But the Judiciary Committee heard from the other end of the spectrum as well. Denisse Rojas Marquez, a 28-year-old medical student who founded an organization called Pre-Health Dreamers, testified that DACA allowed her to pursue her dreams.

“The United States has been my home for 27 years,” she said. “I consider myself a hard-working American, a proud Californian, and most recently a New Yorker.”

Marquez said she was not yet one year old when her family moved illegally from Mexico to the United States, settling in Fremont, California.

“I have loved this country for as long as I can remember. For me and for so many others, this is the only country we know and the only place we belong,” she said. “My mother tells me that before I started school, I was so eager to speak in English that I would call my relatives over the phone, declare I knew English, and proceed to speak in gibberish.”

Marquez said she grew up fearing deportation. She told senators that the family lived in a nondescript apartment complex out of view from the main street. She said she looked over her shoulder to see who was following her.

“It felt surreal when my DACA approval came in the mail; my sister and I held each other in tears … It lifted me out of the shadows, and I no longer live in fear,” she said.

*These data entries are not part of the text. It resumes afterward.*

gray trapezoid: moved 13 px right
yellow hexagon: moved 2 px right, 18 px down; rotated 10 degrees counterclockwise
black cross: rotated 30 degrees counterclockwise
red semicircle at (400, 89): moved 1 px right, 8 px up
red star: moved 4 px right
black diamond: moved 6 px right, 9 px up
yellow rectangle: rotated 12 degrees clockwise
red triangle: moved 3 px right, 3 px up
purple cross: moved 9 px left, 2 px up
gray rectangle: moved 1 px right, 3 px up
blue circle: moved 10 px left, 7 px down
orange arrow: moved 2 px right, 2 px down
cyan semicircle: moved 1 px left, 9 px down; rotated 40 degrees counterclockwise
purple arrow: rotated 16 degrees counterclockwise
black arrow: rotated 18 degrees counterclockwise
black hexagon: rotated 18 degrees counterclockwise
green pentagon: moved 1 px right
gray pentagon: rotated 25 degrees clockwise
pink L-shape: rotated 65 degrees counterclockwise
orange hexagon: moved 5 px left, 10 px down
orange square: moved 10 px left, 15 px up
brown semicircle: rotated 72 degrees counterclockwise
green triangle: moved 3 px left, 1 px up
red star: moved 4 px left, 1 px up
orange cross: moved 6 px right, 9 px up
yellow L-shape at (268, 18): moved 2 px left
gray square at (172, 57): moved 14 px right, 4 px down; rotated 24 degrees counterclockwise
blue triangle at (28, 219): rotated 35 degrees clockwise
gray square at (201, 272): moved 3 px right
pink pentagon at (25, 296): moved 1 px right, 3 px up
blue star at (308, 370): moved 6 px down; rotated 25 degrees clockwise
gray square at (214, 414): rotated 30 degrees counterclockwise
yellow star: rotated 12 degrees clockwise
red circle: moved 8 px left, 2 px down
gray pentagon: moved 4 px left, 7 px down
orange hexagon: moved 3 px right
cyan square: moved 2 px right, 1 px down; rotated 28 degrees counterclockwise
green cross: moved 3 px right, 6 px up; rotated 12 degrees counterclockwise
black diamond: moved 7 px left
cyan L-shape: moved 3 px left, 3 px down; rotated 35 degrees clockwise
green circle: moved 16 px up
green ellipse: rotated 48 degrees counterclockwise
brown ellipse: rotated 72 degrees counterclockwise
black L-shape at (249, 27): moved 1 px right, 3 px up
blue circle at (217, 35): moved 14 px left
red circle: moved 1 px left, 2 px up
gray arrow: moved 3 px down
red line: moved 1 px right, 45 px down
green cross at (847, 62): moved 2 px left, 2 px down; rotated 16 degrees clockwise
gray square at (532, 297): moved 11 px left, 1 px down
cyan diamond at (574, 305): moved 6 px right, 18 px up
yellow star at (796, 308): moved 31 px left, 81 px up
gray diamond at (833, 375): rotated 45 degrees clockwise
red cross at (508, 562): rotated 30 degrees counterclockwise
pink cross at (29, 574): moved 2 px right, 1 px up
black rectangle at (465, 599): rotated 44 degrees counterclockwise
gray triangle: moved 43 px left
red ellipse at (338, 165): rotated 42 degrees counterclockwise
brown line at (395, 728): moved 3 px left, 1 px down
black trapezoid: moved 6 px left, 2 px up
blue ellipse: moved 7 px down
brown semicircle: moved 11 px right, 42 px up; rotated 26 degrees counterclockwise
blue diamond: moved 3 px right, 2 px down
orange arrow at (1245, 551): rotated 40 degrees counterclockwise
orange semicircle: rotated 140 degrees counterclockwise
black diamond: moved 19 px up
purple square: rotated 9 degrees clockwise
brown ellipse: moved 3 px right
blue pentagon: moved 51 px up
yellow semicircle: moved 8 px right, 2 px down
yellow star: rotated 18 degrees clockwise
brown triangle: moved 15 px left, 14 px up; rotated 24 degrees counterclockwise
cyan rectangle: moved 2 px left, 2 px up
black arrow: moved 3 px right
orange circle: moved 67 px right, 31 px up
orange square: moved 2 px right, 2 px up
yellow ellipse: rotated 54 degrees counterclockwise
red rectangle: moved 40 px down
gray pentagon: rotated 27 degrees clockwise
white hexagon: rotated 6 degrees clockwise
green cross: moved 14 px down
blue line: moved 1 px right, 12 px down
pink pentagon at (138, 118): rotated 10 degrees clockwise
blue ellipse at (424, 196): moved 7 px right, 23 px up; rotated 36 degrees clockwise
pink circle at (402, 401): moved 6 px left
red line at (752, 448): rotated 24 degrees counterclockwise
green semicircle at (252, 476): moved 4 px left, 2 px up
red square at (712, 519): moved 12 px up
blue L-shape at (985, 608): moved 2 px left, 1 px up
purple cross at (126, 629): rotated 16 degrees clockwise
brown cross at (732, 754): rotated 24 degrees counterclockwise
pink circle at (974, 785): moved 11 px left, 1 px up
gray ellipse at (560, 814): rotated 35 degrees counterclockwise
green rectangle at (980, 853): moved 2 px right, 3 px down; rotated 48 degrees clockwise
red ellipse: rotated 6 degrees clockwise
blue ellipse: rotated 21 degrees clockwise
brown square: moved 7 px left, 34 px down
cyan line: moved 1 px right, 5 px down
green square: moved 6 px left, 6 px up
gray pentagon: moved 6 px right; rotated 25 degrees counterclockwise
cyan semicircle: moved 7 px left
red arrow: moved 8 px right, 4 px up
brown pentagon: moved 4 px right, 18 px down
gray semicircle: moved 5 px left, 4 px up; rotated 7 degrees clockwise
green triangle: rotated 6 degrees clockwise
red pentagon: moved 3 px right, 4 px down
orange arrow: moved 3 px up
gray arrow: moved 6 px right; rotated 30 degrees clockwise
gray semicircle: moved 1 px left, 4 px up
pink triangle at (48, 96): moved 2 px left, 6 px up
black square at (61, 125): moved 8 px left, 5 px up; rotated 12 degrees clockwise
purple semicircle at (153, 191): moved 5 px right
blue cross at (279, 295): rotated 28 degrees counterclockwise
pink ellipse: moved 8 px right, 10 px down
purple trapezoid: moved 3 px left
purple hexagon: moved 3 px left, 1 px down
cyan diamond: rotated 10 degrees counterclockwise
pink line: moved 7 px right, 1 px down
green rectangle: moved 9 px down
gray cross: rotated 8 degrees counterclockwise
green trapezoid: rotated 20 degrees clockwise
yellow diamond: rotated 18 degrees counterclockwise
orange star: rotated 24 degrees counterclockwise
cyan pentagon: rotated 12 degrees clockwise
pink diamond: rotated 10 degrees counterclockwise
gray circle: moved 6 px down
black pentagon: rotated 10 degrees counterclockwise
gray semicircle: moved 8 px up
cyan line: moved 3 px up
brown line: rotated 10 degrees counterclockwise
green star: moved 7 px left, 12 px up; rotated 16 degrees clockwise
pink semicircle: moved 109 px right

That all changed when Attorney General Jeff Sessions announced earlier this year that he had concluded the Obama administration exceeded its constitutional authority in creating the program, Marquez said.

“To me, this means that I will not be able to practice as a doctor,” she said. “I don’t know how I’ll survive after graduation. How will I pay my rent? How will I pay off my loans? How will I have income for food and other basic necessities?”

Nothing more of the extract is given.